The sky will burden our heads
with all the heaviness of water.
O, beautiful world,
The harvest should be burned now, now.
End your flight now, bird,
there is no time to carry burdens
this is the time of the death of feet
I saw in the dark granaries how the seeds
sprouted quickly, unseasonally, and I was afraid.
On the seventh day over all skies
the shadow was dragged across. It was the Deluge.
Heavy summer. Thunder like sharp pikes.
My horse runs
out of darkness into a patch of momentary light
and I watch it knowing my fear has already entered
this poem. The sky crouches low, with axes
to extinguish the white moon.
You, my edgy horse with your black head
and your hoofs that strike sparks
I am ignited by your energy
I spend the night where you are, hidden in your secret shelter
plant whispers to plant above my head
there are deep waters here
and I have a star
that uncovers your drowning thought.
My horse has entered the ninth heaven
All I sowed at the first gave birth to tears
It was a cross to put its burden on the bread
and on the cold wine. The Deluge
is a shadow that still echoes ominously in the sky.
My bedstead offers no safe haven or escape.

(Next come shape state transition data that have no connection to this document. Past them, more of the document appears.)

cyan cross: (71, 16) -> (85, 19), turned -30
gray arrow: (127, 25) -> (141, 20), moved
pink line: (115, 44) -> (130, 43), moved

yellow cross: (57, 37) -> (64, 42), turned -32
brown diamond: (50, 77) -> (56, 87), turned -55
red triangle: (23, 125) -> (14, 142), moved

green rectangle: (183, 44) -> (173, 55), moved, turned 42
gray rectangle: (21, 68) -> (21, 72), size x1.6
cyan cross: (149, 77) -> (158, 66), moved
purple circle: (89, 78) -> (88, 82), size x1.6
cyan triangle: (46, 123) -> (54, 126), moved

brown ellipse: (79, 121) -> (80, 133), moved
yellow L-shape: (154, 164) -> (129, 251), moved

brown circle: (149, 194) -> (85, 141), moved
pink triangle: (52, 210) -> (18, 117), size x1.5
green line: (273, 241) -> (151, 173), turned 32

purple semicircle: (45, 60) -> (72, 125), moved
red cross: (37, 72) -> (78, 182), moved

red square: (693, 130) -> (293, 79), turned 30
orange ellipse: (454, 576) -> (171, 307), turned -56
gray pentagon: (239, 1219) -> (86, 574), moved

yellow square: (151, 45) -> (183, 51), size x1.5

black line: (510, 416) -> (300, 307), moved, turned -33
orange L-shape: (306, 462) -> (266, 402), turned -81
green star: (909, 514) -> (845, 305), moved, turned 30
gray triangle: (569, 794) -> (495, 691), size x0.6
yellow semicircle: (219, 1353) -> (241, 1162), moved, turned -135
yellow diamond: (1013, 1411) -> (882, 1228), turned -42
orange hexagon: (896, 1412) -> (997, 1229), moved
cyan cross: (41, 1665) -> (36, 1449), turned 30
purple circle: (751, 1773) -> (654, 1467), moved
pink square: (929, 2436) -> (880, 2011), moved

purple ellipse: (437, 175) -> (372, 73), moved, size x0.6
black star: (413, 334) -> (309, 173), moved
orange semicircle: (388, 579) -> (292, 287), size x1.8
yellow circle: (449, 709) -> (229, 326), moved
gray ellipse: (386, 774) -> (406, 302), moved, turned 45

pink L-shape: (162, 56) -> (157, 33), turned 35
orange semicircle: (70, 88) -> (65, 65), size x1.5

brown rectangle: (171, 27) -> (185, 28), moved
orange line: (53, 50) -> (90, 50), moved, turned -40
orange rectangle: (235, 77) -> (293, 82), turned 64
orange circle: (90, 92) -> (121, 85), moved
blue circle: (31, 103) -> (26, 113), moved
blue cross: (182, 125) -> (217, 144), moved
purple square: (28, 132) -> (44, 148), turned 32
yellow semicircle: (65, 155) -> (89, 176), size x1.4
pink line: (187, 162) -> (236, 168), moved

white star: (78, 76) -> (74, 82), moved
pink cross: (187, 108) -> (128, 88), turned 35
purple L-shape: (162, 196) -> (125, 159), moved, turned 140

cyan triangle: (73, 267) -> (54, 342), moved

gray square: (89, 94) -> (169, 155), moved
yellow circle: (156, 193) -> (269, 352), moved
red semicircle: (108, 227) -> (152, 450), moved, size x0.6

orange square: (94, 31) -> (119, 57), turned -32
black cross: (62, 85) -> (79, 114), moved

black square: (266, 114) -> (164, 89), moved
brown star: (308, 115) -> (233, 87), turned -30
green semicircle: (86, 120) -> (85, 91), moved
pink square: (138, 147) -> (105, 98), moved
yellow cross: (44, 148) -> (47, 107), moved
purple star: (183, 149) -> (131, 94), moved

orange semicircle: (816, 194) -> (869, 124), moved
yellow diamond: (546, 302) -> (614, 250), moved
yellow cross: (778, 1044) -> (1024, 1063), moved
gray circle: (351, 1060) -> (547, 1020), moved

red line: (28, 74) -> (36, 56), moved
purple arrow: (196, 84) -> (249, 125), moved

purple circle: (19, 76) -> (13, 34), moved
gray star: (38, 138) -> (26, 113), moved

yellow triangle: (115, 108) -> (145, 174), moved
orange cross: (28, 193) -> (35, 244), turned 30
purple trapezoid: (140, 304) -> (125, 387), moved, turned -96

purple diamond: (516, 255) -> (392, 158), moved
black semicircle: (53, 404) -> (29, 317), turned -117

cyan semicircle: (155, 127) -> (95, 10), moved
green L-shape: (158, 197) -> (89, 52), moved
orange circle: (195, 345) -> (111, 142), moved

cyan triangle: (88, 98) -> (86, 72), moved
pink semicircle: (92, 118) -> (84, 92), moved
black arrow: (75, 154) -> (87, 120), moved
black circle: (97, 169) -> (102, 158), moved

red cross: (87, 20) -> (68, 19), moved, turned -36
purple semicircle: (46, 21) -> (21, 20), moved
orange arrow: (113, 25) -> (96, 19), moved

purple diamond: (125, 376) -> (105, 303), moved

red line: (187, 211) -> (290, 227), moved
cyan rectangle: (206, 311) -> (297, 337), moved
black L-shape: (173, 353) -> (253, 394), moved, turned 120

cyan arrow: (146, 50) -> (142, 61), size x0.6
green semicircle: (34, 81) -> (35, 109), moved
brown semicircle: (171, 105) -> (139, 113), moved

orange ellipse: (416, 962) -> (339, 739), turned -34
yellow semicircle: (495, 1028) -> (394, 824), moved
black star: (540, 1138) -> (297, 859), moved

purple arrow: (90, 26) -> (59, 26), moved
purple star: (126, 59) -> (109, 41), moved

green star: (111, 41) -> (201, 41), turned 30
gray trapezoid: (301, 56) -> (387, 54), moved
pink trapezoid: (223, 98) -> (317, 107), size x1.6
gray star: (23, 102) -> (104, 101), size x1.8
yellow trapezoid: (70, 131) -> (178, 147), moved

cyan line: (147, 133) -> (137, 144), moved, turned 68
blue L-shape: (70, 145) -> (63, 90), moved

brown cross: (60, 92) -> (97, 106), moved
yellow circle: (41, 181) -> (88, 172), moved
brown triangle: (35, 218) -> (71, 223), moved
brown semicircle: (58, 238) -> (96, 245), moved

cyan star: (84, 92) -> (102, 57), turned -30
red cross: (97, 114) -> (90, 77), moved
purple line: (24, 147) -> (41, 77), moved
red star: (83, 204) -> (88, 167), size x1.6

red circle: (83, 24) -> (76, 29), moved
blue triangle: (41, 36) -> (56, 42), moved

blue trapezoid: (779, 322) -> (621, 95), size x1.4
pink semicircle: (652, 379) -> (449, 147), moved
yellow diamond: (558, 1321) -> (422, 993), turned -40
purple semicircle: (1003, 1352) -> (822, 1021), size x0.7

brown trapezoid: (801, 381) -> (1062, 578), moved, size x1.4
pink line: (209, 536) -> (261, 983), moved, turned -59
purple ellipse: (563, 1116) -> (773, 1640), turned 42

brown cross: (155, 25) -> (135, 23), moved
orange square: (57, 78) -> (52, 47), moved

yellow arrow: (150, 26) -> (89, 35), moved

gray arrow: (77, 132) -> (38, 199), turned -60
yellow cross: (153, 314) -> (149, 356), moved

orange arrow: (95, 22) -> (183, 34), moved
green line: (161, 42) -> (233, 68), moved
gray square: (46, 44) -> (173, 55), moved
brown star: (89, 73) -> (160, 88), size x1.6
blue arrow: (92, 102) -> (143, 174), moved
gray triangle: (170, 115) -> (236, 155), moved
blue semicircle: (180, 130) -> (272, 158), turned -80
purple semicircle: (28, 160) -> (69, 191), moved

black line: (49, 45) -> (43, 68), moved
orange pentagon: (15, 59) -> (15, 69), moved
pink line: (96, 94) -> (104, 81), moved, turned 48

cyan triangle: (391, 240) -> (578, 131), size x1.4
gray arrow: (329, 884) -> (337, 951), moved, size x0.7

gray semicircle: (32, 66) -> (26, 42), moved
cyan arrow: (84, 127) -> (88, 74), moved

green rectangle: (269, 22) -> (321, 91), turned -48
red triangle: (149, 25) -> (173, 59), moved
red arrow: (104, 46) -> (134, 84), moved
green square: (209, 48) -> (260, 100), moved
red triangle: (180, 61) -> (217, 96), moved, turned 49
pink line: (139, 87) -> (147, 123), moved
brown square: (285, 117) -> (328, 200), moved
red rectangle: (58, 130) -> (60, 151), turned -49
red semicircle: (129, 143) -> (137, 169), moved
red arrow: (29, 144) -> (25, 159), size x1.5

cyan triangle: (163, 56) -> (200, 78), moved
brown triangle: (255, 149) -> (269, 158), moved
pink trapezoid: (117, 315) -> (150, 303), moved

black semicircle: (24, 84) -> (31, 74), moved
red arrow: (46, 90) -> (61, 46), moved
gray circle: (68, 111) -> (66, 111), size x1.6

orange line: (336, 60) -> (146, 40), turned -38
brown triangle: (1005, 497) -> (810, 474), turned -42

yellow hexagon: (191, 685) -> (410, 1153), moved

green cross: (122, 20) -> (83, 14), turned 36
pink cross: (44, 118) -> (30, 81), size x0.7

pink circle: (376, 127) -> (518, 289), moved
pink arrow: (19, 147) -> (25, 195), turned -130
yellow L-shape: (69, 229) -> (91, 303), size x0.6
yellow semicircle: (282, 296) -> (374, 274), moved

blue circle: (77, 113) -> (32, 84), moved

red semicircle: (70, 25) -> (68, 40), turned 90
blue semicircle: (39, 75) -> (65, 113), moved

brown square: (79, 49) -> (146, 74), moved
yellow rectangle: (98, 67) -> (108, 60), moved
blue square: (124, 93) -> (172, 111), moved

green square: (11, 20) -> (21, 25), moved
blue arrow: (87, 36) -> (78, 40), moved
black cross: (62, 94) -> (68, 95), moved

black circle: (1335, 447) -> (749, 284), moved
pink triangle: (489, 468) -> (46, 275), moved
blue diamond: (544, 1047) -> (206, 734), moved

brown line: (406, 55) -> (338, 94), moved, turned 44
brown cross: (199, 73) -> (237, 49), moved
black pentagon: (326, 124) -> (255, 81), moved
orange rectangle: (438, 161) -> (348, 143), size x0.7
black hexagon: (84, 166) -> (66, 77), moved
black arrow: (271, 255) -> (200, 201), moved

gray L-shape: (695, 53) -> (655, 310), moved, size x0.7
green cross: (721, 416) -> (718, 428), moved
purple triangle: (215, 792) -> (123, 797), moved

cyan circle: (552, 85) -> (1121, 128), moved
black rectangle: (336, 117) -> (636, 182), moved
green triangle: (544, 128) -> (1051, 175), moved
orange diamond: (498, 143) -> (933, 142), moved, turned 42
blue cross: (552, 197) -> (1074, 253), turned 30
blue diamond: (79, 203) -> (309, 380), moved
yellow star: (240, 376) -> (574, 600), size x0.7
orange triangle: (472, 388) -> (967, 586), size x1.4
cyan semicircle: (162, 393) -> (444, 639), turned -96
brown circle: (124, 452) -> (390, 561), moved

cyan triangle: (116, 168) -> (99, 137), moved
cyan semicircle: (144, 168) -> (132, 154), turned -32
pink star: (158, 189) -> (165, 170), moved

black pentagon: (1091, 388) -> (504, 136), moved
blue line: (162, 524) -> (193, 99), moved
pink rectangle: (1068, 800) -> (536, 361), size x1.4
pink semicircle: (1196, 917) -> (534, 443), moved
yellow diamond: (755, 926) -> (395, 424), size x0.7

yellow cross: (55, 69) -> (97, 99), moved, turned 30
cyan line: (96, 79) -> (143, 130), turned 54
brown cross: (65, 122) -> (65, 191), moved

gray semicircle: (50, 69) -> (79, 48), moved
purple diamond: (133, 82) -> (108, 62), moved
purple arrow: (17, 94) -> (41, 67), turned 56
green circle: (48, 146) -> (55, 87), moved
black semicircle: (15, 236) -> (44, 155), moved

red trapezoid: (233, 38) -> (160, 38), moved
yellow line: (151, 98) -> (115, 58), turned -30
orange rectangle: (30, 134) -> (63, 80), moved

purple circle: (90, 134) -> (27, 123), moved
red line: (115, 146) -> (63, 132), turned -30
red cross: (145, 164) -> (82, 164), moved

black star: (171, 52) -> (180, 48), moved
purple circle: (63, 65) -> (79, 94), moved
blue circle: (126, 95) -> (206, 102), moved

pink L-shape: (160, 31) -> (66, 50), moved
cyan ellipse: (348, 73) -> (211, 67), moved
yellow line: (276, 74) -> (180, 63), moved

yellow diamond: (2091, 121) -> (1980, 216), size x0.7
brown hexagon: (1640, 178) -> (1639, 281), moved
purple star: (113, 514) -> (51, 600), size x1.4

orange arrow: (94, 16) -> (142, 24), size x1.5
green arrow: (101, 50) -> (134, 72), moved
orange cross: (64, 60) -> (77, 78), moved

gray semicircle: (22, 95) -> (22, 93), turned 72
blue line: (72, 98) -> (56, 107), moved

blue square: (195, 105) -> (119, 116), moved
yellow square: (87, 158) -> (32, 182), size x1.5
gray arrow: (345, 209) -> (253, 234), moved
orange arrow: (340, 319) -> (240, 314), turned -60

Here there is water, it wants to see me drown.
Radovan Pavlovski
© Translation by Reginald de Bray
IRON RIVER
Let me sit down and get my breath on this sunbaked crest
Let me dig up ancient gold and clothed
In royal raiment of ancient times let me appear and call out
Let me bring down the moon on to the earth
And find her kisses and her progeny
All this only on the road to the River where
Dropping in from the Universe she meets me again
In the warmth of first words and ripe blackberries
Among the little girls and the streams of the River
On the stone cast by God here on the threshold
Let me tread
Let me cross myself
And in a dream let me find – the Sun
That constant thing
That I look at
And that looks at me.
Radovan Pavlovski
© Translation by Reginald de Bray
MAGICIAN LAD
Sleep and I will watch
and cure you with my touch
with a whisper of grasses
We have wandered enough the whole day full of gloom
like seekers after gold
A magic seed retires in sleep
Watchful over your loneliness
it opens up a wide space
We made love in a little deserted garden
now a breeze blows us towards autumn
Sleep and I will watch
from the air I pluck
a magic handkerchief
and I turn the storm to stone.
Radovan Pavlovski
© Translation by Reginald de Bray
MAYA
Give back that blue stone to the waters in whose coffer is locked
the flowering of the grasses, the tides of the sea.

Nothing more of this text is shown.